• RECORDED INFORMATION:
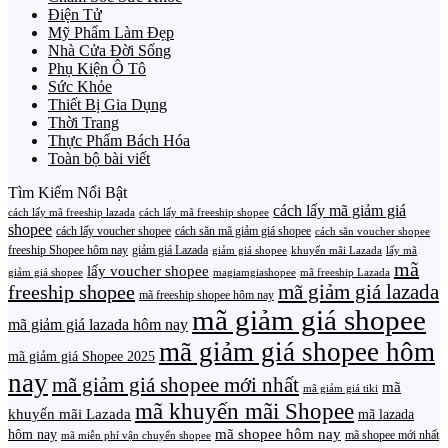
Điện Tử
Mỹ Phẩm Làm Đẹp
Nhà Cửa Đời Sống
Phụ Kiện Ô Tô
Sức Khỏe
Thiết Bị Gia Dụng
Thời Trang
Thực Phẩm Bách Hóa
Toàn bộ bài viết
Tìm Kiếm Nổi Bật
cách lấy mã giảm giá
cách lấy mã freeship lazada
cách lấy mã freeship shopee
shopee
cách lấy voucher shopee
cách săn mã giảm giá shopee
cách săn voucher shopee
freeship Shopee hôm nay
giảm giá Lazada
giảm giá shopee
khuyến mãi Lazada
lấy mã
mã
lấy voucher shopee
giảm giá shopee
magiamgiashopee
mã freeship Lazada
freeship shopee
mã giảm giá lazada
mã freeship shopee hôm nay
mã giảm giá shopee
mã giảm giá lazada hôm nay
mã giảm giá shopee hôm
mã giảm giá Shopee 2025
nay
mã giảm giá shopee mới nhất
mã
mã giảm giá tiki
mã khuyến mãi Shopee
khuyến mãi Lazada
mã lazada
mã shopee hôm nay
hôm nay
mã shopee mới nhất
mã miễn phí vận chuyển shopee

• EXERCISE DETAILS: The word to find is "voucher". Copy every line of the data that holds it.

• EXERCISE ANSWER:
cách lấy voucher shopee
cách săn voucher shopee
lấy voucher shopee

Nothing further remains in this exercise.